Indomptable électricien - FREDRICK NEWTON GISBORNE

FREDRICK NEWTON GISBORNE

Section 41, Lot 107 E 

Né en Angleterre en 1824. Il quitte l'Angleterre en 1842 pour un voyage autour du monde, pour finalement s'installer au Canada en 1845.

M. Gisborne vient au Canada en 1845 où il devient opérateur en chef du Montréal Telegraph Company. Plus tard il est directeur général de la British North America Electric Telegraph Association, formée en 1847 pour relier les provinces maritimes au HautCanada et Bas-Canada.

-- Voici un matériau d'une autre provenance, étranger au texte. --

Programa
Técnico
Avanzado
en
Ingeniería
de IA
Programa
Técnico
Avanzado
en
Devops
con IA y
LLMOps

En 1852 il étend le premier câble télégraphique océanique en Amérique du Nord, reliant l’île du Prince Édouard au Nouveau-Brunswick. Il est le créateur et le promoteur d’un câble submersible entre Terre-Neuve et l'Irlande.

Dès 1840, Samuel F. B. Morse a proclamé sa foi dans l'idée d'une ligne sous-marine à travers l'océan Atlantique. En 1850, un câble était installé entre l'Angleterre et la France. Cette année-là, l'évêque John T. Mullock, chef de l'Église catholique de Terre-Neuve, a proposé une ligne télégraphique à travers la forêt de St. John's à Cape Ray et des câbles à travers le golfe du Saint-Laurent de Cape Ray à la Nouvelle-Écosse à travers le détroit de Cabot.

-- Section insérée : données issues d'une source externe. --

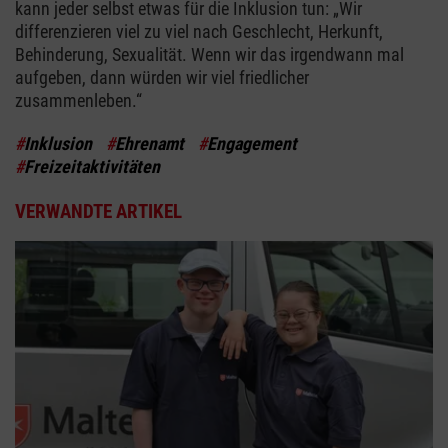
kann jeder selbst etwas für die Inklusion tun: „Wir
differenzieren viel zu viel nach Geschlecht, Herkunft,
Behinderung, Sexualität. Wenn wir das irgendwann mal
aufgeben, dann würden wir viel friedlicher
zusammenleben.“
#
Inklusion
#
Ehrenamt
#
Engagement
#
Freizeitaktivitäten
VERWANDTE ARTIKEL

À peu près à la même époque, Frederic Newton Gisborne, un ingénieur télégraphiste en Nouvelle-Écosse, a eu un plan similaire. Au printemps de 1851, il obtint une subvention de la législature de Terre-Neuve et, après avoir formé une entreprise, commença à construire la ligne terrestre. En 1853, sa société fait faillite, il est arrêté pour dettes et perd tout.

En 1854, l'homme d'affaires et financier Cyrus West Field invita Gisborne chez lui pour discuter du projet. De son visiteur, Field a envisagé l'idée que le câble vers Terre-Neuve pourrait être prolongé à travers l'océan Atlantique.

Field ignorait les câbles sous-marins et la mer profonde. Il consulta Morse et le lieutenant Matthew Maury, une autorité en océanographie. Les cartes que Maury a construites à partir des sondages dans les journaux de bord de plusieurs navires ont indiqué qu'il y avait une route praticable à travers l'Atlantique. Il semblait si idéal pour la pose de câbles que Maury l'a nommé Telegraph Plateau. Les cartes de Maury indiquaient également qu'une route directement vers les États-Unis était trop accidentée pour être tenable et considérablement plus longue. Field a adopté le plan de Gisborne comme étape préliminaire à la plus grande entreprise et a encouragé la New York, Newfoundland and London Telegraph Company à établir une ligne télégraphique entre l'Amérique et l'Europe.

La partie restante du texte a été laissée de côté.